Raising Herman Cain - Sit in the back of the bus...


Daddy Cain to Lil Herman:
Stay out of trouble and move to the back of the bus!

Apparently, Mr. Cain has always been a good boy (emphasis on boy).

Cain got mighty snippy and defensive when pressed by Lawrence O'Donnell, of MSNBC, about being MIA during the Civil Rights Movement of the 1960's, while he was in college.

Even though Cain reaped all the benefits of the movement, he was shrewdly perfecting another craft - learning to dance to the music of the oppressor's fiddle.

In fact, the rise in his business and political career is predicated on this talent.

Cain, making dad proud, has over learned his daddy's lesson about staying in his place. And like many have pointed out, Cain did leave the plantation; he left the plantation to work for Massa in the Big House.

You be the judge...

Lawrence O'Donnell and GOP presidential contender Herman Cain got into a tense argument about an unexpected topic on O'Donnell's Thursday show: Cain's participation in the Civil Rights movement.

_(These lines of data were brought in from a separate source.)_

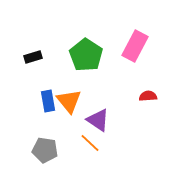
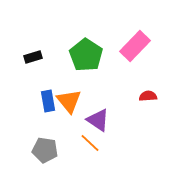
pink rectangle: rotated 16 degrees clockwise
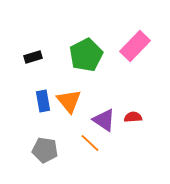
green pentagon: rotated 12 degrees clockwise
red semicircle: moved 15 px left, 21 px down
blue rectangle: moved 5 px left
purple triangle: moved 6 px right
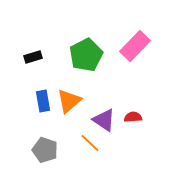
orange triangle: rotated 28 degrees clockwise
gray pentagon: rotated 10 degrees clockwise
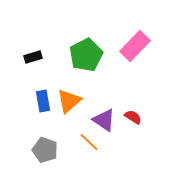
red semicircle: rotated 36 degrees clockwise
orange line: moved 1 px left, 1 px up
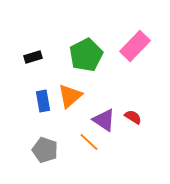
orange triangle: moved 1 px right, 5 px up
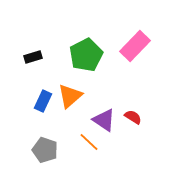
blue rectangle: rotated 35 degrees clockwise
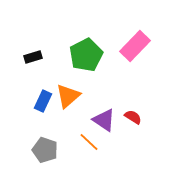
orange triangle: moved 2 px left
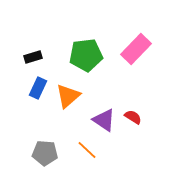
pink rectangle: moved 1 px right, 3 px down
green pentagon: rotated 20 degrees clockwise
blue rectangle: moved 5 px left, 13 px up
orange line: moved 2 px left, 8 px down
gray pentagon: moved 3 px down; rotated 15 degrees counterclockwise
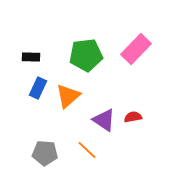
black rectangle: moved 2 px left; rotated 18 degrees clockwise
red semicircle: rotated 42 degrees counterclockwise
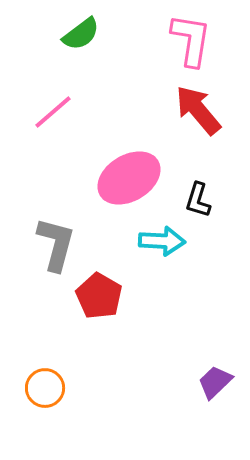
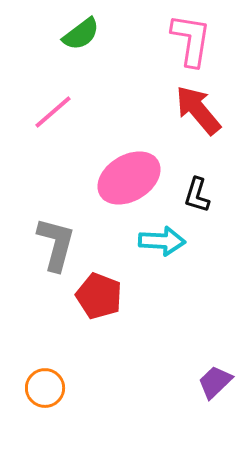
black L-shape: moved 1 px left, 5 px up
red pentagon: rotated 9 degrees counterclockwise
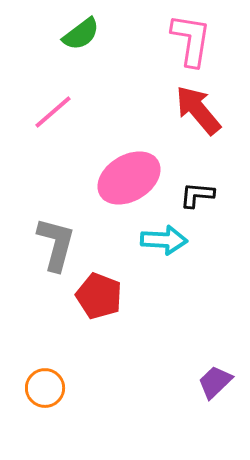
black L-shape: rotated 78 degrees clockwise
cyan arrow: moved 2 px right, 1 px up
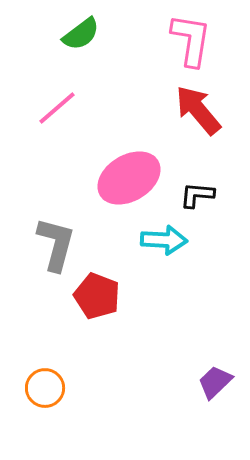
pink line: moved 4 px right, 4 px up
red pentagon: moved 2 px left
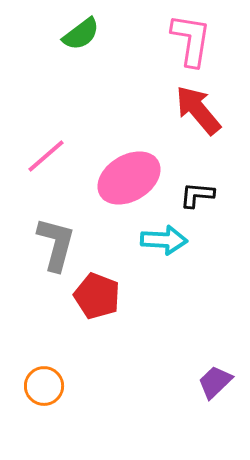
pink line: moved 11 px left, 48 px down
orange circle: moved 1 px left, 2 px up
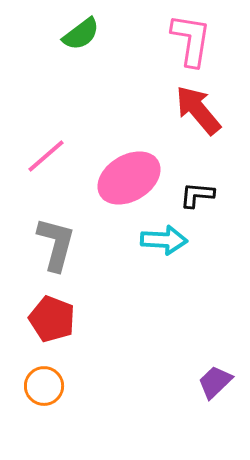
red pentagon: moved 45 px left, 23 px down
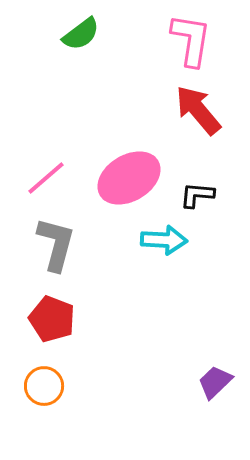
pink line: moved 22 px down
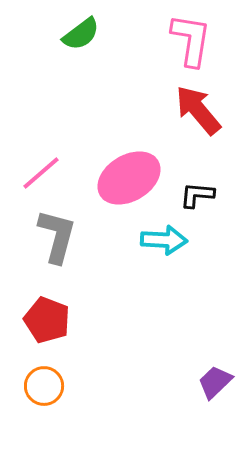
pink line: moved 5 px left, 5 px up
gray L-shape: moved 1 px right, 8 px up
red pentagon: moved 5 px left, 1 px down
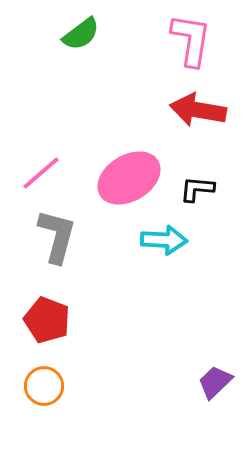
red arrow: rotated 40 degrees counterclockwise
black L-shape: moved 6 px up
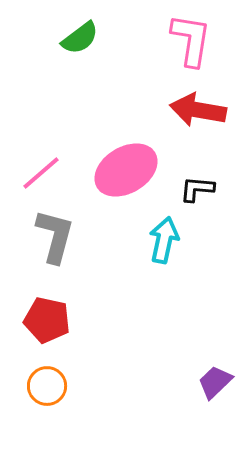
green semicircle: moved 1 px left, 4 px down
pink ellipse: moved 3 px left, 8 px up
gray L-shape: moved 2 px left
cyan arrow: rotated 81 degrees counterclockwise
red pentagon: rotated 9 degrees counterclockwise
orange circle: moved 3 px right
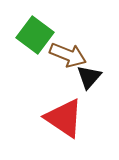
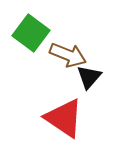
green square: moved 4 px left, 2 px up
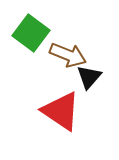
red triangle: moved 3 px left, 7 px up
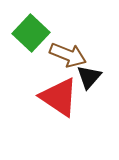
green square: rotated 6 degrees clockwise
red triangle: moved 2 px left, 14 px up
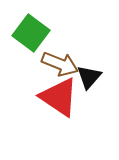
green square: rotated 6 degrees counterclockwise
brown arrow: moved 8 px left, 9 px down
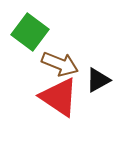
green square: moved 1 px left, 1 px up
black triangle: moved 9 px right, 3 px down; rotated 20 degrees clockwise
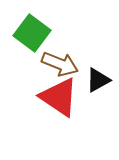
green square: moved 2 px right, 1 px down
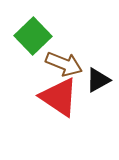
green square: moved 1 px right, 3 px down; rotated 9 degrees clockwise
brown arrow: moved 4 px right
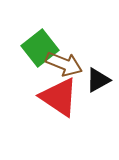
green square: moved 7 px right, 12 px down; rotated 6 degrees clockwise
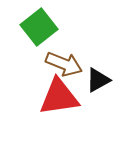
green square: moved 1 px left, 21 px up
red triangle: rotated 42 degrees counterclockwise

The two also discussed Cain's predilection for calling people "brainwashed." He refused to back down from his assertion that many black voters have been brainwashed by the Democratic Party, and also told O'Donnell he thinks that the 81 percent of Americans who support a surtax on the rich have been brainwashed as well.


Then, O'Donnell took a surprising turn. He read out a passage from Cain's new book in which Cain discusses his childhood in Atlanta. In the passage, Cain says that he was too young to participate in the Civil Rights movement, and that his father told him to "stay out of trouble" by moving to the back of the bus.

"Where do you think black people would be sitting on the bus today if Rosa Parks had followed your father's advice?" O'Donnell asked. It was an audacious question, and Cain took the bait, reacting forcefully.

"You are distorting the intent of what i said," Cain said. "...If I had been a college student I probably would have been participating." He said that, as a high school student, "it was not prudent" for him to be involved. O'Donnell didn't buy this. He noted that Cain had been a college student "at the height" of the movement, from 1963-67, when other black people were "murdered" fighting for their rights. He asked Cain if he regretted "sitting on those sidelines."

Cain called this an "Irrelevant comparison." O'Donnell said he was just reading from Cain's book. "Did you expect every black student and every black college in America to be out there?" Cain said. "...You didn't know, Lawrence, what I was doing...maybe, just maybe, I had a sick relative!"

"I gave your book a fair reading, and I didn't read anything about a sick friend," O'Donnell said. "What I did read was a deliberate decision to not participate in the Civil Rights movement."

Cain said he didn't understand why O'Donnell was pressing this point when there were more pressing matters at hand. "Let's do the people of this country a service, Lawrence," he said.
source

On last Note:
CNN's political pundit, Rowland Martin, rhetorically asked: If Herman Cain thinks that 90% of African-American voters are brainwashed into voting for Democrats, why doesn't he (Cain) address this issue by accepting interview invitations by black media (apparently Cain avoids speaking directly to us like the plague).

We all know why, when Cain spouts his non-sense, his target audience is right-wingnuts, and his intent is to say I'm one of the good ones.